Dean is standing in the back of the truck as they speed away, one hand braced on the Howitzer cannon, which now rests at a distinct tilt. Shotgun in hand, eyes on the charred earth and moon craters and gore as orange as homemade napalm splattered across the whole scene, Dean breathes out for the first time in what feels like days.

"What the living fuck," Burt says in a gravelly voice.

Dean looks down to see him blinking away on the floor of the truck bed, an expression of such perfectly enraged bafflement on his face that Dean is surprised into an actual laugh. He looks immediately to Sam and his brother grins from where he crouches near Earl's mutilated leg. The crash when their gazes come together bears all the earmarks of a sucker punch, but Dean is high on adrenaline and triumph, and he can't feel anything but the thrill.

*

Dean hops into the Impala and follows Earl's truck speedily back to the highway. Sam stays to keep an eye on Earl's leg and Burt's likely concussion, and Dean gets to watch his brother moving around in the back of the truck from his cautious following distance, absurd carrot-and-a-stick set-up but he's got to admit that it works; they're making excellent time.

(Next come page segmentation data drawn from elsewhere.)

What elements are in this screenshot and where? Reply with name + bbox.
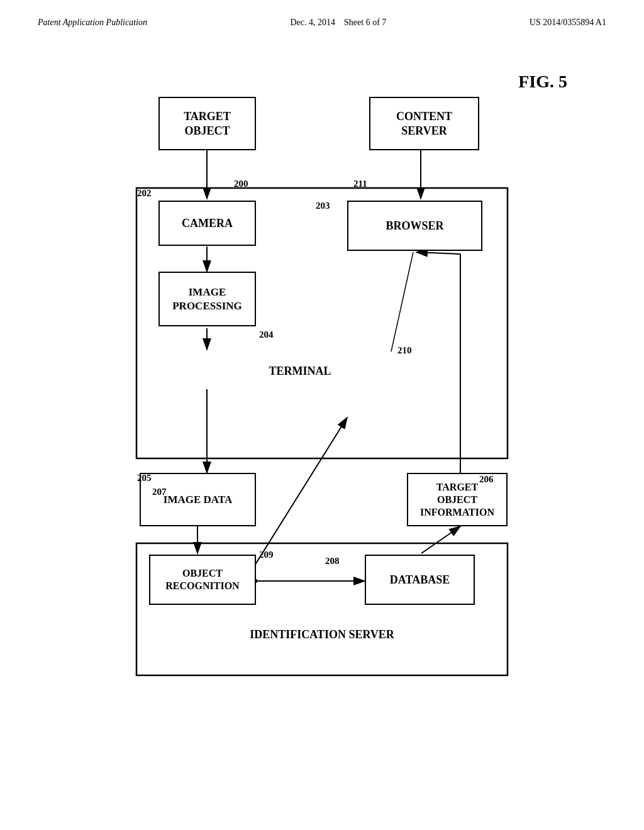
header-sheet: Sheet 6 of 7 <box>344 18 386 27</box>
box-image-data: IMAGE DATA <box>140 473 256 526</box>
box-database: DATABASE <box>365 555 475 605</box>
box-object-recognition: OBJECT RECOGNITION <box>149 555 256 605</box>
ref-211: 211 <box>353 179 367 189</box>
box-image-processing: IMAGE PROCESSING <box>158 272 256 326</box>
ref-202: 202 <box>137 188 152 199</box>
header-publication: Patent Application Publication <box>38 18 147 28</box>
diagram: FIG. 5 <box>77 65 567 694</box>
ref-207: 207 <box>152 487 167 497</box>
ref-209: 209 <box>259 550 274 560</box>
ref-210: 210 <box>397 345 412 356</box>
header-center: Dec. 4, 2014 Sheet 6 of 7 <box>291 18 387 28</box>
header-date: Dec. 4, 2014 <box>291 18 336 27</box>
terminal-label: TERMINAL <box>158 352 441 390</box>
page-header: Patent Application Publication Dec. 4, 2… <box>0 0 644 28</box>
ref-203: 203 <box>316 201 330 211</box>
id-server-label: IDENTIFICATION SERVER <box>136 619 508 650</box>
ref-208: 208 <box>325 556 340 567</box>
ref-205: 205 <box>137 473 152 484</box>
figure-label: FIG. 5 <box>518 72 567 92</box>
svg-line-16 <box>416 252 460 254</box>
ref-204: 204 <box>259 329 274 340</box>
svg-line-14 <box>421 526 460 553</box>
ref-206: 206 <box>479 474 494 485</box>
box-target-object: TARGET OBJECT <box>158 97 256 150</box>
ref-200: 200 <box>234 179 248 189</box>
svg-line-13 <box>253 418 347 568</box>
header-patent: US 2014/0355894 A1 <box>530 18 606 28</box>
box-camera: CAMERA <box>158 201 256 246</box>
box-browser: BROWSER <box>347 201 482 251</box>
box-content-server: CONTENT SERVER <box>369 97 479 150</box>
svg-line-17 <box>391 252 413 351</box>
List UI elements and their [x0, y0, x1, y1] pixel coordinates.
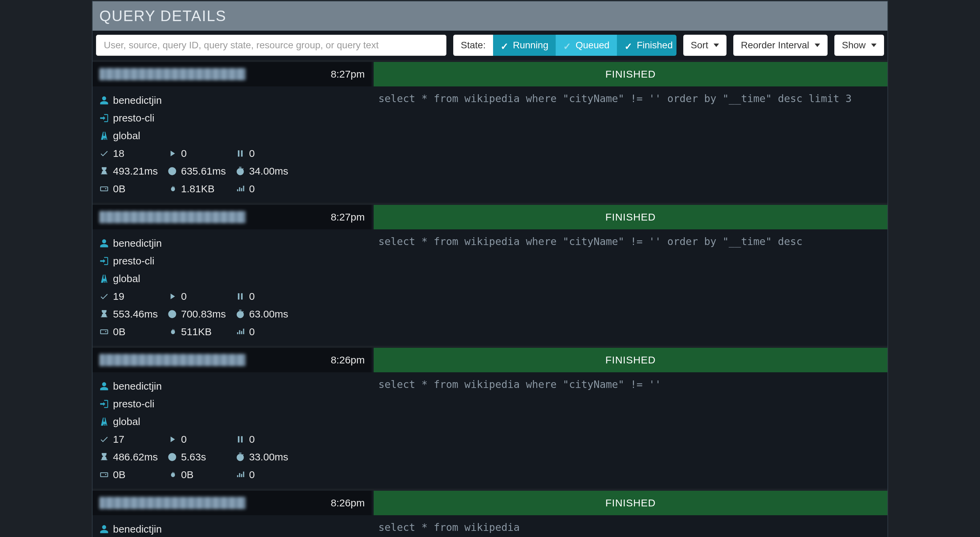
check-icon	[99, 292, 109, 301]
user-icon	[99, 239, 109, 248]
user-icon	[99, 96, 109, 105]
fire-icon	[167, 470, 177, 480]
clock-icon	[167, 166, 177, 176]
search-input[interactable]	[96, 35, 447, 56]
caret-down-icon	[871, 43, 877, 47]
filter-queued-button[interactable]: Queued	[556, 35, 617, 56]
queued-splits: 0	[249, 433, 255, 445]
cpu-time: 700.83ms	[181, 308, 226, 320]
query-id-redacted	[99, 354, 246, 366]
data-read: 0B	[181, 469, 194, 481]
check-icon	[501, 41, 509, 50]
hdd-icon	[99, 470, 109, 480]
pause-icon	[235, 292, 245, 301]
bars-icon	[235, 327, 245, 336]
road-icon	[99, 131, 109, 140]
elapsed-time: 553.46ms	[113, 308, 158, 320]
show-button[interactable]: Show	[834, 35, 884, 56]
query-id-redacted	[99, 211, 246, 223]
sort-button[interactable]: Sort	[683, 35, 727, 56]
reorder-interval-button[interactable]: Reorder Interval	[733, 35, 827, 56]
play-icon	[167, 149, 177, 158]
query-id-redacted	[99, 68, 246, 80]
check-icon	[563, 41, 572, 50]
stopwatch-icon	[235, 452, 245, 462]
play-icon	[167, 292, 177, 301]
query-time: 8:27pm	[331, 69, 365, 80]
completed-splits: 19	[113, 291, 124, 302]
query-status: FINISHED	[374, 205, 888, 229]
queued-splits: 0	[249, 148, 255, 159]
filter-finished-label: Finished	[637, 40, 673, 51]
data-read: 1.81KB	[181, 183, 215, 194]
query-group: global	[113, 273, 140, 285]
query-row: 8:27pm FINISHED benedictjin presto-cli g…	[92, 205, 888, 346]
query-text: select * from wikipedia	[372, 521, 888, 533]
toolbar: State: Running Queued Finished Failed	[92, 30, 888, 60]
caret-down-icon	[815, 43, 820, 47]
query-source: presto-cli	[113, 112, 154, 124]
pause-icon	[235, 149, 245, 158]
elapsed-time: 486.62ms	[113, 451, 158, 463]
stopwatch-icon	[235, 309, 245, 319]
bars-icon	[235, 184, 245, 194]
hourglass-icon	[99, 309, 109, 319]
query-id-box[interactable]: 8:27pm	[92, 62, 372, 86]
rows-read: 0	[249, 326, 255, 338]
query-user: benedictjin	[113, 381, 162, 392]
user-icon	[99, 524, 109, 534]
query-row: 8:26pm FINISHED benedictjin presto-cli g…	[92, 348, 888, 489]
fire-icon	[167, 184, 177, 194]
bars-icon	[235, 470, 245, 480]
query-user: benedictjin	[113, 237, 162, 249]
show-label: Show	[842, 40, 865, 51]
planning-time: 34.00ms	[249, 166, 288, 177]
stopwatch-icon	[235, 166, 245, 176]
play-icon	[167, 435, 177, 444]
query-group: global	[113, 416, 140, 427]
filter-running-label: Running	[513, 40, 548, 51]
cpu-time: 635.61ms	[181, 166, 226, 177]
filter-running-button[interactable]: Running	[493, 35, 556, 56]
planning-time: 63.00ms	[249, 308, 288, 320]
hdd-icon	[99, 327, 109, 336]
clock-icon	[167, 452, 177, 462]
query-id-box[interactable]: 8:26pm	[92, 491, 372, 515]
reorder-label: Reorder Interval	[741, 40, 809, 51]
peak-memory: 0B	[113, 469, 126, 481]
login-icon	[99, 256, 109, 266]
peak-memory: 0B	[113, 183, 126, 194]
login-icon	[99, 399, 109, 409]
check-icon	[99, 435, 109, 444]
query-row: 8:26pm FINISHED benedictjin presto-cli g…	[92, 491, 888, 537]
state-label: State:	[453, 35, 493, 56]
query-id-redacted	[99, 497, 246, 509]
query-meta: benedictjin presto-cli global 17 0 0 4.2…	[92, 521, 372, 537]
login-icon	[99, 113, 109, 123]
hdd-icon	[99, 184, 109, 194]
hourglass-icon	[99, 452, 109, 462]
sort-label: Sort	[691, 40, 708, 51]
query-source: presto-cli	[113, 255, 154, 267]
query-id-box[interactable]: 8:27pm	[92, 205, 372, 229]
check-icon	[99, 149, 109, 158]
query-meta: benedictjin presto-cli global 19 0 0 553…	[92, 236, 372, 339]
query-row: 8:27pm FINISHED benedictjin presto-cli g…	[92, 62, 888, 203]
user-icon	[99, 381, 109, 391]
query-text: select * from wikipedia where "cityName"…	[372, 92, 888, 105]
hourglass-icon	[99, 166, 109, 176]
clock-icon	[167, 309, 177, 319]
filter-finished-button[interactable]: Finished	[617, 35, 676, 56]
query-time: 8:26pm	[331, 354, 365, 366]
query-id-box[interactable]: 8:26pm	[92, 348, 372, 372]
query-source: presto-cli	[113, 398, 154, 410]
road-icon	[99, 417, 109, 426]
query-status: FINISHED	[374, 348, 888, 372]
completed-splits: 17	[113, 433, 124, 445]
query-group: global	[113, 130, 140, 142]
page-title: QUERY DETAILS	[92, 2, 888, 30]
planning-time: 33.00ms	[249, 451, 288, 463]
caret-down-icon	[714, 43, 719, 47]
running-splits: 0	[181, 291, 187, 302]
pause-icon	[235, 435, 245, 444]
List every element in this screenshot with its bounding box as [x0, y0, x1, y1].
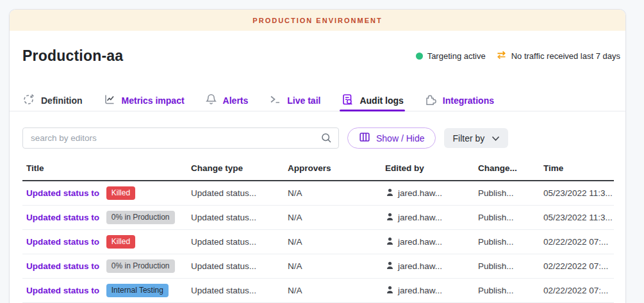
person-icon: [385, 285, 395, 297]
cell-edited-by: jared.haw...: [398, 237, 442, 247]
definition-icon: [22, 93, 35, 108]
cell-change-type: Updated status...: [191, 181, 288, 206]
tab-label: Live tail: [287, 95, 320, 106]
cell-approvers: N/A: [288, 254, 385, 279]
audit-toolbar: Show / Hide Filter by: [22, 127, 613, 149]
audit-table-body: Updated status to Killed Updated status.…: [22, 181, 614, 303]
cell-change: Publish...: [478, 279, 543, 303]
show-hide-label: Show / Hide: [376, 133, 424, 143]
tab-integrations[interactable]: Integrations: [424, 90, 494, 111]
search-wrapper: [22, 127, 339, 149]
page-header: Production-aa Targeting active No traffi…: [22, 45, 620, 66]
cell-edited-by: jared.haw...: [398, 188, 442, 198]
status-badge: Killed: [106, 235, 135, 249]
flag-detail-card: PRODUCTION ENVIRONMENT Production-aa Tar…: [9, 9, 626, 303]
table-row[interactable]: Updated status to Internal Testing Updat…: [22, 279, 614, 303]
chevron-down-icon: [491, 133, 500, 143]
col-title: Title: [22, 158, 191, 181]
cell-time: 02/22/2022 07:...: [543, 230, 614, 254]
tab-label: Audit logs: [359, 95, 403, 106]
col-change-type: Change type: [191, 158, 288, 181]
cell-approvers: N/A: [288, 206, 385, 230]
puzzle-icon: [424, 93, 437, 108]
col-change: Change...: [478, 158, 543, 181]
table-header-row: Title Change type Approvers Edited by Ch…: [22, 158, 614, 181]
show-hide-button[interactable]: Show / Hide: [347, 127, 436, 149]
traffic-status: No traffic received last 7 days: [496, 51, 620, 61]
audit-log-icon: [341, 93, 354, 108]
tab-label: Definition: [41, 95, 83, 106]
status-badge: 0% in Production: [106, 259, 175, 273]
cell-edited-by: jared.haw...: [398, 213, 442, 222]
search-icon: [320, 132, 333, 147]
filter-by-label: Filter by: [452, 133, 484, 143]
status-badge: Killed: [106, 186, 135, 200]
cell-change: Publish...: [478, 230, 543, 254]
page-title: Production-aa: [22, 47, 123, 65]
cell-approvers: N/A: [288, 230, 385, 254]
row-title-link[interactable]: Updated status to: [26, 213, 99, 222]
bell-icon: [205, 93, 217, 108]
tab-bar: Definition Metrics impact Alerts: [10, 90, 625, 111]
tab-definition[interactable]: Definition: [22, 90, 83, 111]
cell-change-type: Updated status...: [191, 279, 288, 303]
col-approvers: Approvers: [288, 158, 385, 181]
table-row[interactable]: Updated status to 0% in Production Updat…: [22, 206, 614, 230]
cell-edited-by: jared.haw...: [398, 286, 442, 295]
targeting-status: Targeting active: [416, 51, 486, 61]
cell-change: Publish...: [478, 181, 543, 206]
row-title-link[interactable]: Updated status to: [26, 188, 99, 198]
terminal-icon: [268, 93, 281, 108]
cell-change: Publish...: [478, 206, 543, 230]
tab-audit-logs[interactable]: Audit logs: [341, 90, 403, 111]
status-badge: 0% in Production: [106, 211, 175, 224]
cell-approvers: N/A: [288, 279, 385, 303]
traffic-arrows-icon: [496, 51, 507, 61]
tab-live-tail[interactable]: Live tail: [268, 90, 320, 111]
audit-log-table: Title Change type Approvers Edited by Ch…: [22, 158, 614, 303]
col-time: Time: [543, 158, 614, 181]
col-edited-by: Edited by: [385, 158, 478, 181]
person-icon: [385, 212, 395, 224]
metrics-chart-icon: [103, 93, 116, 108]
table-row[interactable]: Updated status to Killed Updated status.…: [22, 181, 614, 206]
tab-metrics-impact[interactable]: Metrics impact: [103, 90, 185, 111]
columns-icon: [359, 131, 370, 145]
table-row[interactable]: Updated status to Killed Updated status.…: [22, 230, 614, 254]
cell-change-type: Updated status...: [191, 206, 288, 230]
tab-label: Metrics impact: [122, 95, 185, 106]
banner-label: PRODUCTION ENVIRONMENT: [252, 17, 382, 24]
targeting-status-label: Targeting active: [427, 51, 486, 61]
production-environment-banner: PRODUCTION ENVIRONMENT: [10, 10, 625, 31]
cell-time: 05/23/2022 11:3...: [543, 206, 614, 230]
cell-approvers: N/A: [288, 181, 385, 206]
tab-label: Integrations: [443, 95, 494, 106]
person-icon: [385, 236, 395, 248]
status-badge: Internal Testing: [106, 284, 169, 297]
filter-by-button[interactable]: Filter by: [444, 128, 508, 148]
cell-time: 02/22/2022 07:...: [543, 279, 614, 303]
status-group: Targeting active No traffic received las…: [416, 51, 620, 61]
row-title-link[interactable]: Updated status to: [26, 286, 99, 295]
cell-time: 02/22/2022 07:...: [543, 254, 614, 279]
row-title-link[interactable]: Updated status to: [26, 261, 99, 271]
row-title-link[interactable]: Updated status to: [26, 237, 99, 247]
cell-time: 05/23/2022 11:3...: [543, 181, 614, 206]
person-icon: [385, 261, 395, 272]
cell-change-type: Updated status...: [191, 254, 288, 279]
targeting-active-dot-icon: [416, 53, 423, 60]
tab-label: Alerts: [223, 95, 249, 106]
person-icon: [385, 188, 395, 199]
table-row[interactable]: Updated status to 0% in Production Updat…: [22, 254, 614, 279]
cell-edited-by: jared.haw...: [398, 261, 442, 271]
search-input[interactable]: [22, 127, 339, 149]
cell-change: Publish...: [478, 254, 543, 279]
cell-change-type: Updated status...: [191, 230, 288, 254]
traffic-status-label: No traffic received last 7 days: [511, 51, 620, 61]
tab-alerts[interactable]: Alerts: [205, 90, 249, 111]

The little county hospital they go to looks like a freakin' plantation house, but that's slightly better than the converted barn Dean was fearing. Earl is rushed into surgery as Sam and Mindy collaborate on a bullshit story about him getting attacked by a mountain lion, being the two least-ass-kicked of their number. The nurse seems to buy it, or maybe she's just bored, it's hard to tell.

Burt, glaze-eyed and woozy while still doing his best to grasp the reins of the situation, herds everyone into the appropriate restroom to wash the gun powder and graboid viscera off. In the men's, Sam wets a paper towel and carefully cleans the blood off Dean's forehead and around his eyes. Dean stands still, not leaning into the steadying hand Sam has on his shoulder, though he is aware that he wants to very much.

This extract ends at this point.